-- Supplied information follows --

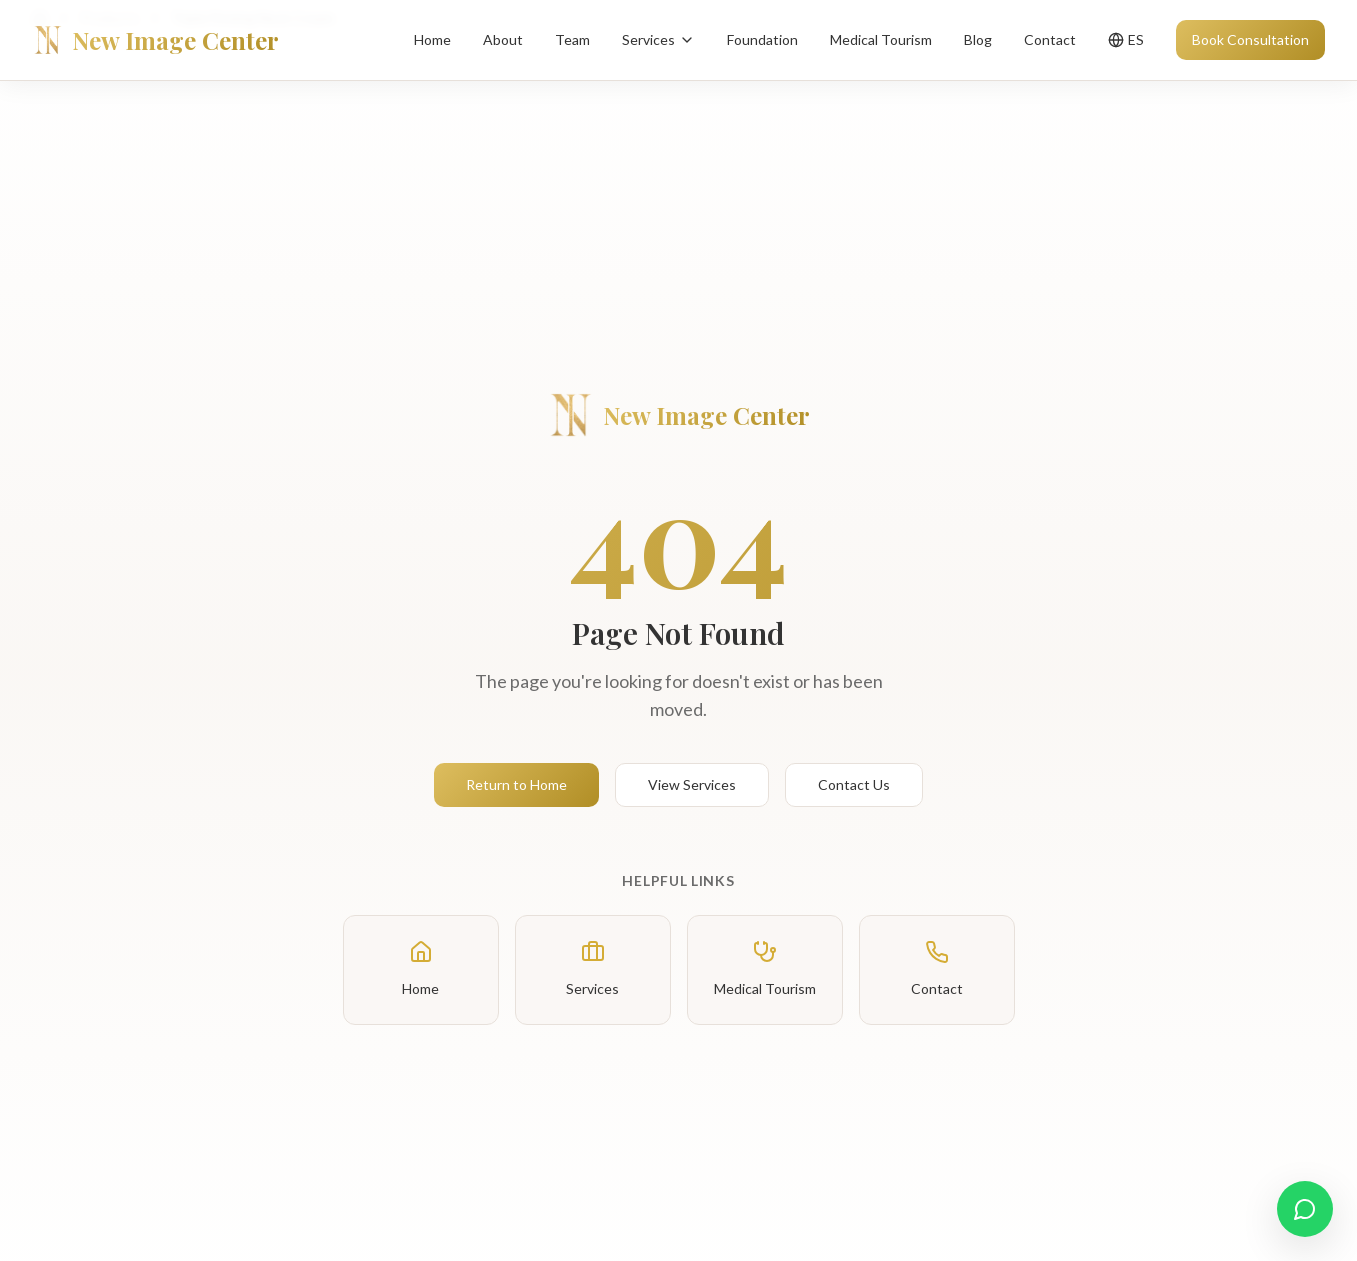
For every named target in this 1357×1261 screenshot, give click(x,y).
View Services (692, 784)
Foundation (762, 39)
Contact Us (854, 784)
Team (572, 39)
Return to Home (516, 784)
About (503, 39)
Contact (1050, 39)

-- Supplied information concluded --
-- Supplied information follows --

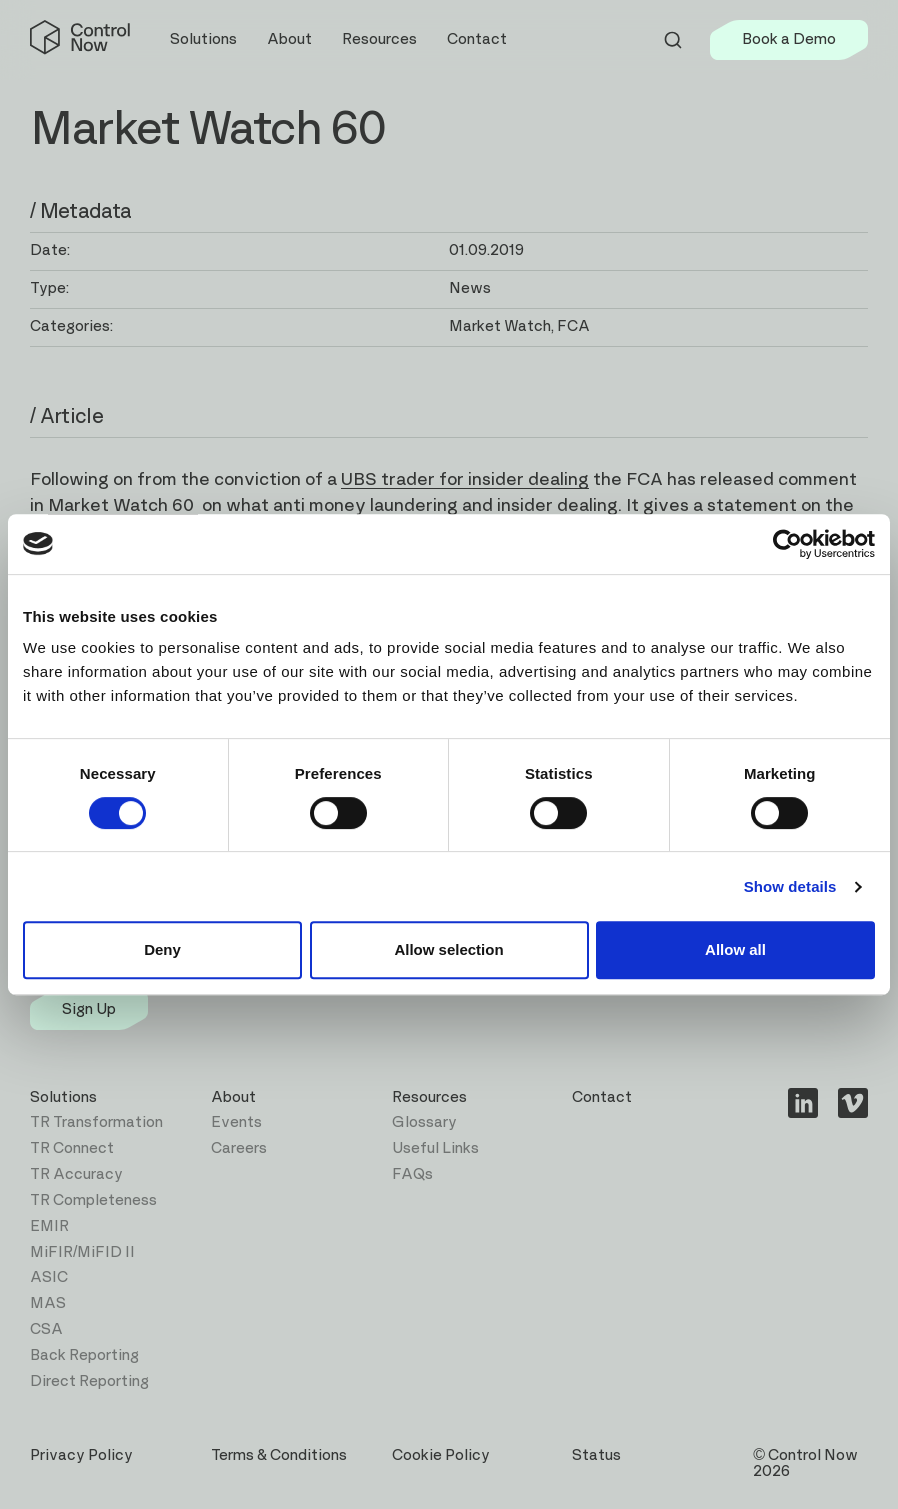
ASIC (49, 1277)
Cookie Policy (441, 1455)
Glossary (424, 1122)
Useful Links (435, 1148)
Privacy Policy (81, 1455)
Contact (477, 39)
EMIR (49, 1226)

-- Supplied information concluded --

Activity: Within the material above, output exactly the lines from the one with "For every named" through the one with "Contact (1050, 39)", end lines included, and nothing besides.

Task solution:
For every named target in this 1357×1261 screenshot, give click(x,y).
View Services (692, 784)
Foundation (762, 39)
Contact Us (854, 784)
Team (572, 39)
Return to Home (516, 784)
About (503, 39)
Contact (1050, 39)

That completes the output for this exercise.